◆ **Dataset entries**
* * *

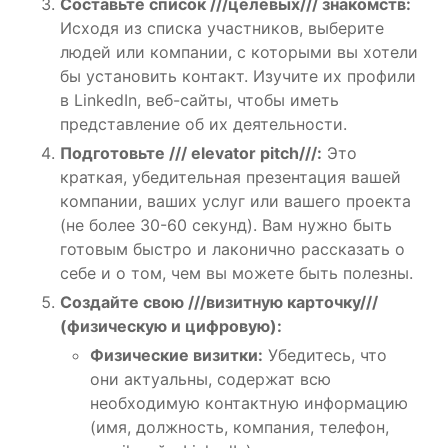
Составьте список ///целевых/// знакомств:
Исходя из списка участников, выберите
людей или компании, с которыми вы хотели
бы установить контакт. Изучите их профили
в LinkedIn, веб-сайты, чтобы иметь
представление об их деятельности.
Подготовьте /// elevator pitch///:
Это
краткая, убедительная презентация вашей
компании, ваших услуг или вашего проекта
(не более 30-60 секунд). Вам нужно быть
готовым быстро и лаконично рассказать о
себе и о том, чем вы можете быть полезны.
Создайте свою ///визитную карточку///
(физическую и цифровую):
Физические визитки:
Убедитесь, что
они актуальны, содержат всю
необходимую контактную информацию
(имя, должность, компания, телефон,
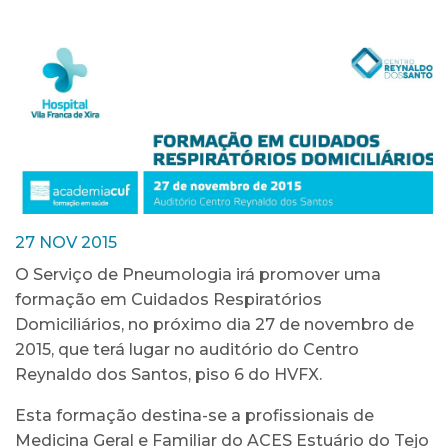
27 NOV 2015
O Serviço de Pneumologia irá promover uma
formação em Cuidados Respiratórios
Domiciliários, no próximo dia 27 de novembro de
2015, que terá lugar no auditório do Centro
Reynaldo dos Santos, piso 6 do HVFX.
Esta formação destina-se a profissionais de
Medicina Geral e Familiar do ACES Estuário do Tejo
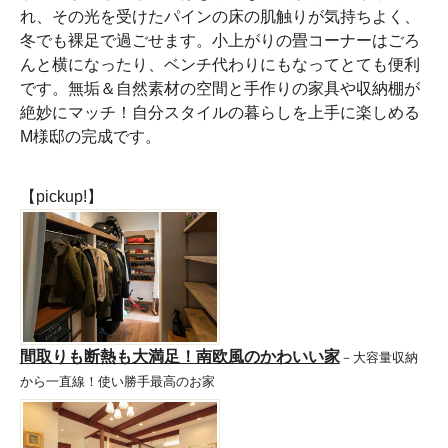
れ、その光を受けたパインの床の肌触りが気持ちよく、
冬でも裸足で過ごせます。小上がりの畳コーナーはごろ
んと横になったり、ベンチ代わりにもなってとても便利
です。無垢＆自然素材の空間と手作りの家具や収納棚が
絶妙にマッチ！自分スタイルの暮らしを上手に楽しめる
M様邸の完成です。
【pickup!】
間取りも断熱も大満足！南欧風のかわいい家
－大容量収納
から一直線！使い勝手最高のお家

* * *

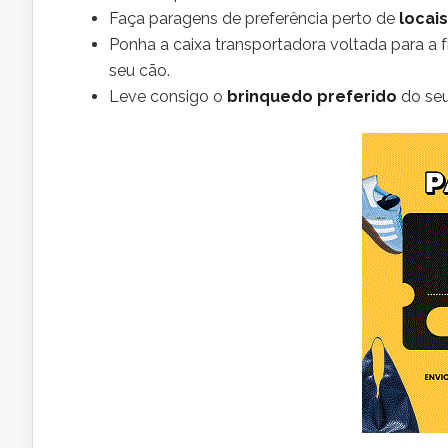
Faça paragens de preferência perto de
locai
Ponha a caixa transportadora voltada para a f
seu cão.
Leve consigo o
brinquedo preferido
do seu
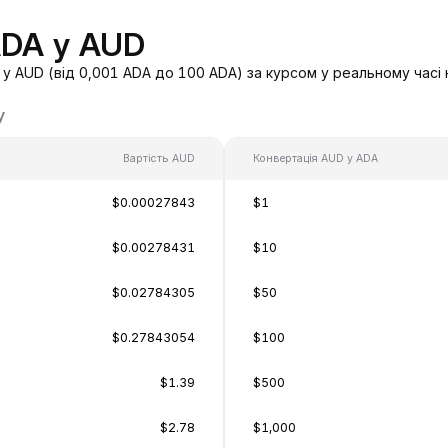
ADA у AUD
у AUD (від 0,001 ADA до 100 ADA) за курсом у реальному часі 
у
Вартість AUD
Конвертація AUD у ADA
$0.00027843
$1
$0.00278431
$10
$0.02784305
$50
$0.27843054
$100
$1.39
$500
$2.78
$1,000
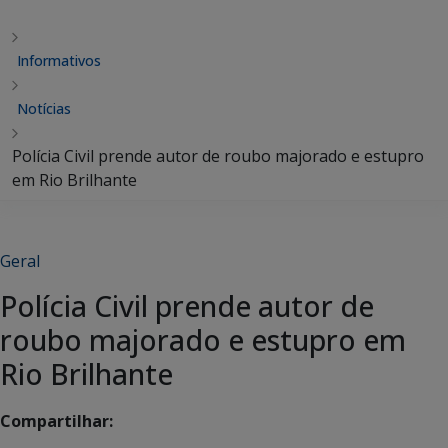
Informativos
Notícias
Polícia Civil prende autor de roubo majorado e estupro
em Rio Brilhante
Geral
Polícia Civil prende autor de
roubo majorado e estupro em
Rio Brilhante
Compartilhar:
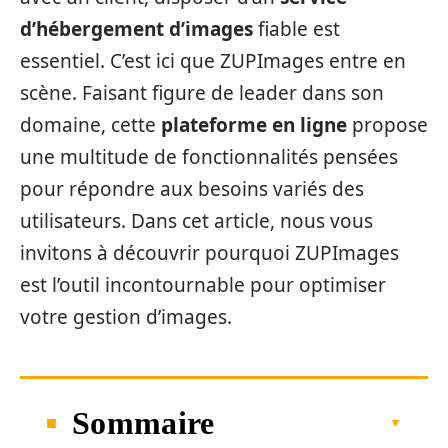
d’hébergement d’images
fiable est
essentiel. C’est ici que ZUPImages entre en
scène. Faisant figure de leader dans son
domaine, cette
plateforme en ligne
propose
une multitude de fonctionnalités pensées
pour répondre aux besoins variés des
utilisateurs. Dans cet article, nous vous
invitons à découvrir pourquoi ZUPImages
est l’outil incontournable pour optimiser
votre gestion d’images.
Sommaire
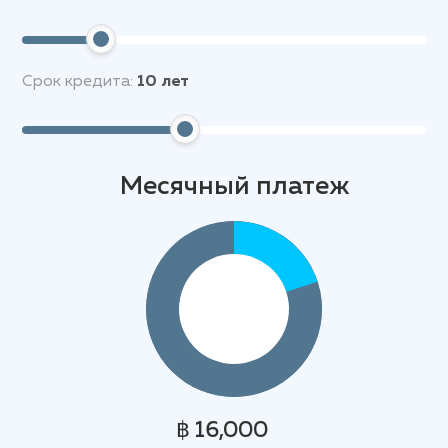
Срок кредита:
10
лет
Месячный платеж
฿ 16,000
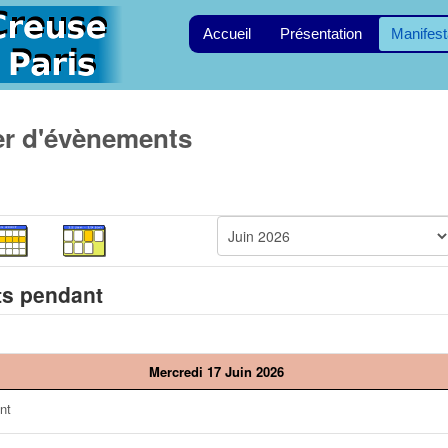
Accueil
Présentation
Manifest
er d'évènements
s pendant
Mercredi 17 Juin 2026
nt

* * *

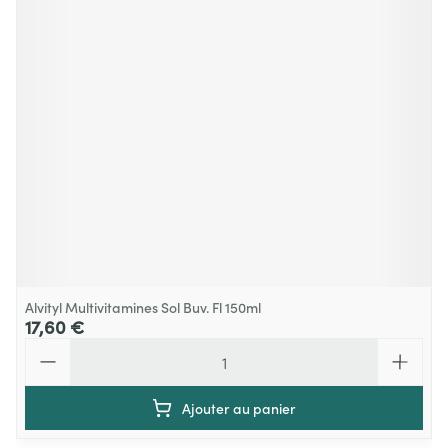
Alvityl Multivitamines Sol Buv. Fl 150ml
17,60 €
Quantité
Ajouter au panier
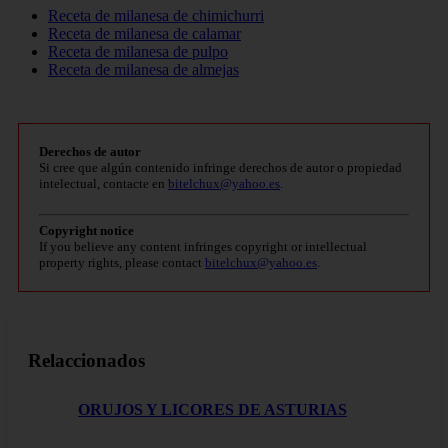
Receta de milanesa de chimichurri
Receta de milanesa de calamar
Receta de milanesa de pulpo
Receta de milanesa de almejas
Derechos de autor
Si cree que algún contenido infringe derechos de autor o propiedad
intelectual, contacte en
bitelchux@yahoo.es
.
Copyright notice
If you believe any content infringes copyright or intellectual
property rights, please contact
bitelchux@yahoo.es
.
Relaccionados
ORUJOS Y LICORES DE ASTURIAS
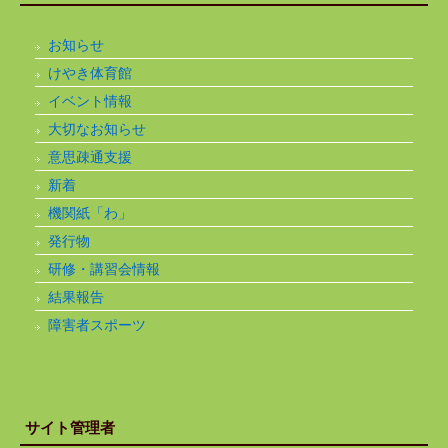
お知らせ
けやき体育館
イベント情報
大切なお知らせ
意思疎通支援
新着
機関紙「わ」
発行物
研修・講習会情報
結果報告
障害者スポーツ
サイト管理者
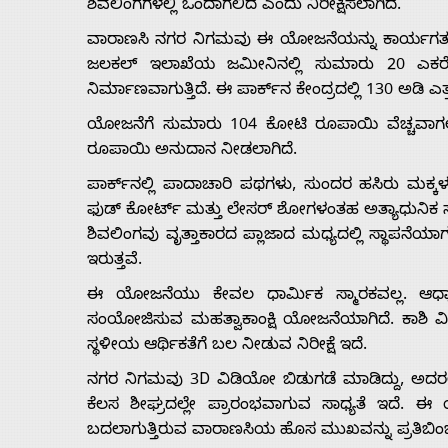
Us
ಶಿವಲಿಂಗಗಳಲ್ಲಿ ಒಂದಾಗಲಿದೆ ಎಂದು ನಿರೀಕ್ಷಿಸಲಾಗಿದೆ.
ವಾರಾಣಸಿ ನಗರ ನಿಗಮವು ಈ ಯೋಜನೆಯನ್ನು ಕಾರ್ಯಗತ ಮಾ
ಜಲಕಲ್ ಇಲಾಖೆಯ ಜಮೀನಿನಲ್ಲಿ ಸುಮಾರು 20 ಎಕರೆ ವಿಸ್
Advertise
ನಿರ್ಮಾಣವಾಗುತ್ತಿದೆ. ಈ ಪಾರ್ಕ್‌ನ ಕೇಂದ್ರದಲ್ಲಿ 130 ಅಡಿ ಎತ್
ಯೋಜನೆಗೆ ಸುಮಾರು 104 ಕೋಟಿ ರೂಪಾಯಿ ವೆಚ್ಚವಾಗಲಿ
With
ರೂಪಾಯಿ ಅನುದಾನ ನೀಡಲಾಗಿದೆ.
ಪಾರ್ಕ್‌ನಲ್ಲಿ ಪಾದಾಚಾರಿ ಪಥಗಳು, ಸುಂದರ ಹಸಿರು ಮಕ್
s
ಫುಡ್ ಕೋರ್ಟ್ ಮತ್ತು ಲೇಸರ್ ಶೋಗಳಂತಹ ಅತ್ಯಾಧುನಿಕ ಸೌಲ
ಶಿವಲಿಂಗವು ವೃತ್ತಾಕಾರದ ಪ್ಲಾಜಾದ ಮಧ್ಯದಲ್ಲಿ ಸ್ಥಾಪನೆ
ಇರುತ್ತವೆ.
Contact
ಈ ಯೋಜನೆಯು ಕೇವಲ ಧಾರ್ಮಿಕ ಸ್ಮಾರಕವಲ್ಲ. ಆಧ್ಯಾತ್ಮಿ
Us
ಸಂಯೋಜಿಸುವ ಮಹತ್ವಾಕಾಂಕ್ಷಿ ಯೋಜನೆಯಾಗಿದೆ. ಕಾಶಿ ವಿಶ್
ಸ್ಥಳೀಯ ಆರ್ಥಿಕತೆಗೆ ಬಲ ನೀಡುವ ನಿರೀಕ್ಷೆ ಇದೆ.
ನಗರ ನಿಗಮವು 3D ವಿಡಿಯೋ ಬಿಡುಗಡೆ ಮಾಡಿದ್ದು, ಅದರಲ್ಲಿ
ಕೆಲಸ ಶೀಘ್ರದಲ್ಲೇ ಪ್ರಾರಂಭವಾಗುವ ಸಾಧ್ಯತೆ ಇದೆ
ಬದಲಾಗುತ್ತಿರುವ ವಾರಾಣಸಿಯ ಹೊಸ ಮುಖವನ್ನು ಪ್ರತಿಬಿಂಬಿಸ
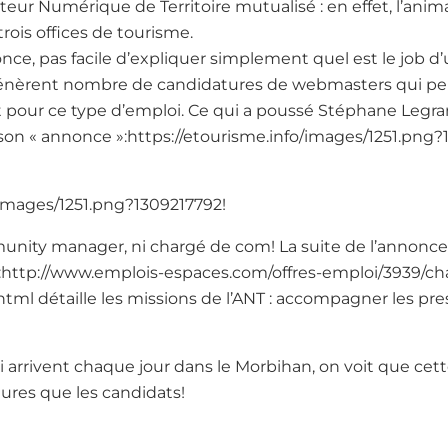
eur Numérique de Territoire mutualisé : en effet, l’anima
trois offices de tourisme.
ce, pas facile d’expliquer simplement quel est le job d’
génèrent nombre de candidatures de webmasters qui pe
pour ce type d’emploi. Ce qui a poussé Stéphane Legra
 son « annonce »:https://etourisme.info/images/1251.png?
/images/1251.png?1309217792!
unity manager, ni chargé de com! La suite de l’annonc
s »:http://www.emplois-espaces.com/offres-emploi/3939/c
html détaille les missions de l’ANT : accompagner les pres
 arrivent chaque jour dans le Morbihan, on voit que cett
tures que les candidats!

* * *

◆ **Directions**
Exact copy, pictures excluded: from the line with "Составьте список ///целевых///" up to and including the line with "から一直線！使い勝手最高のお家" in the data above.

◆ **Exercise response**
Составьте список ///целевых/// знакомств:
Исходя из списка участников, выберите
людей или компании, с которыми вы хотели
бы установить контакт. Изучите их профили
в LinkedIn, веб-сайты, чтобы иметь
представление об их деятельности.
Подготовьте /// elevator pitch///:
Это
краткая, убедительная презентация вашей
компании, ваших услуг или вашего проекта
(не более 30-60 секунд). Вам нужно быть
готовым быстро и лаконично рассказать о
себе и о том, чем вы можете быть полезны.
Создайте свою ///визитную карточку///
(физическую и цифровую):
Физические визитки:
Убедитесь, что
они актуальны, содержат всю
необходимую контактную информацию
(имя, должность, компания, телефон,
27 NOV 2015
O Serviço de Pneumologia irá promover uma
formação em Cuidados Respiratórios
Domiciliários, no próximo dia 27 de novembro de
2015, que terá lugar no auditório do Centro
Reynaldo dos Santos, piso 6 do HVFX.
Esta formação destina-se a profissionais de
Medicina Geral e Familiar do ACES Estuário do Tejo
れ、その光を受けたパインの床の肌触りが気持ちよく、
冬でも裸足で過ごせます。小上がりの畳コーナーはごろ
んと横になったり、ベンチ代わりにもなってとても便利
です。無垢＆自然素材の空間と手作りの家具や収納棚が
絶妙にマッチ！自分スタイルの暮らしを上手に楽しめる
M様邸の完成です。
【pickup!】
間取りも断熱も大満足！南欧風のかわいい家
－大容量収納
から一直線！使い勝手最高のお家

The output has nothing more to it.